The third area that I find particularly relevant for contestants (especially in men’s contests) is women’s leather history. I’ve always felt strongly about women’s history in our community, but it wasn’t until I witnessed the work of Lamalani (IMSL 2009) and Jeffrey (IML 2009) during their title year. They combined forces to bring the men’s and women’s community together in a way that has never happened before, and the results of that work have been amazing. With that said, their title years are over – it is on the shoulders of incoming titleholders to carry on that work year after year. In any socio-cultural divide, progress and connection requires members of both groups to step out and stand together, and that’s what they did. So when I look at potential titleholders, my bar is set a bit higher than it was before I saw their work.
This weekend at the contest I asked the contestants if they knew who Cynthia Slater was. I know that was kinda out of left field for them, but I figured if any of them had done research on what I might ask, they surely would have heard that I am passionate about leather women (in more ways than one, wink wink). Honestly, I would have been pleasantly surprised if I had gotten an accurate answer — they were stumped, as were some of the other judges in the room. That’s okay in and of itself – I can’t imagine anyone could have predicted what name I would pull out, but the point I was trying to make was that understanding the contributions women have made to this community is more important than knowing the names of women. It is not enough for you to tell me who the first IMSL was, or who the current IMSL is – can you tell me what they’ve done? Because if you will take the time to learn about that, you may find that the culture and community you call home has been shaped and cultivated so much by the brave and powerful women who’ve been a part of it since the beginning.
Start with Cynthia Slater. The short answer is that she co-founded the Society of Janus, which was one of the first organized BDSM groups in America. She’s also one of the first women to be invited into gay men’s play spaces such as the Catacombs, making her a trailblazer in community unity (<—see that? can’t have community without unity). But she did a lot more. A whole lot more. Go read about her.
Yes, Judy Tallwing-McCarthy was the first IMSL. But what did she do? I promise she didn’t get that title and then go home and eat bonbons. In fact, she’s been a mover and a shaker ever since – go learn about her. Do you know about Samois and the work they did to keep pornography legal (yep, even gay men’s porn!)? Do you know who the Blood Sisters were? I could go on and on…
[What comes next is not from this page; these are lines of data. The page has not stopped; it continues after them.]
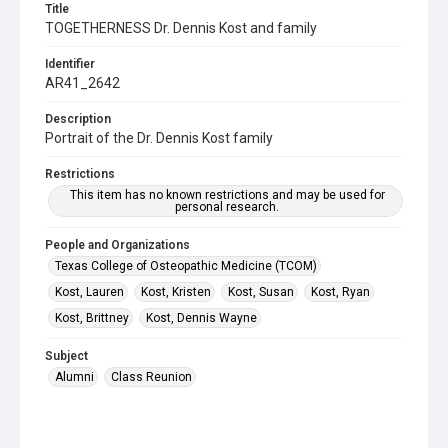
Title
TOGETHERNESS Dr. Dennis Kost and family
Identifier
AR41_2642
Description
Portrait of the Dr. Dennis Kost family
Restrictions
This item has no known restrictions and may be used for
personal research.
People and Organizations
Texas College of Osteopathic Medicine (TCOM)
Kost, Lauren
Kost, Kristen
Kost, Susan
Kost, Ryan
Kost, Brittney
Kost, Dennis Wayne
Subject
Alumni
Class Reunion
As long as there has been an organized and autonomous leather community, women have been involved; in fact, women are a major reason why the leather community is as strong and vibrant as it is now. That’s why I ask those questions and that’s why I think any man who holds a title should be able to talk about it.
So, if you’re gonna ask me to judge, that’s what I’m going to look for: dialogue about diversity, education, and leather history. All leather history, not just men’s. And if you’re gonna compete, please know who Cynthia Slater was. Please?